= WHAT THE EXERCISE ASKS =
Restate every line of the data word for word, except for the images.

= EXERCISE MATERIALS =
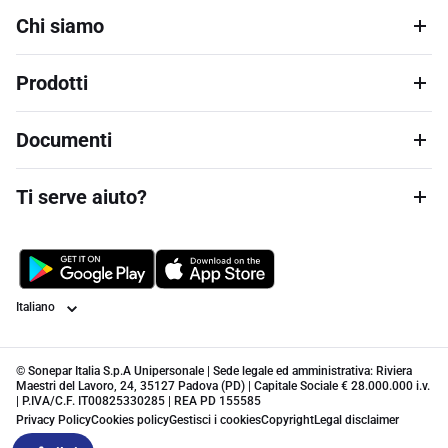
Chi siamo
Prodotti
Documenti
Ti serve aiuto?
Lingua
© Sonepar Italia S.p.A Unipersonale | Sede legale ed amministrativa: Riviera
Maestri del Lavoro, 24, 35127 Padova (PD) | Capitale Sociale € 28.000.000 i.v.
| P.IVA/C.F. IT00825330285 | REA PD 155585
Privacy Policy
Cookies policy
Gestisci i cookies
Copyright
Legal disclaimer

= ANSWER BOX =
Chi siamo
Prodotti
Documenti
Ti serve aiuto?
Lingua
© Sonepar Italia S.p.A Unipersonale | Sede legale ed amministrativa: Riviera
Maestri del Lavoro, 24, 35127 Padova (PD) | Capitale Sociale € 28.000.000 i.v.
| P.IVA/C.F. IT00825330285 | REA PD 155585
Privacy Policy
Cookies policy
Gestisci i cookies
Copyright
Legal disclaimer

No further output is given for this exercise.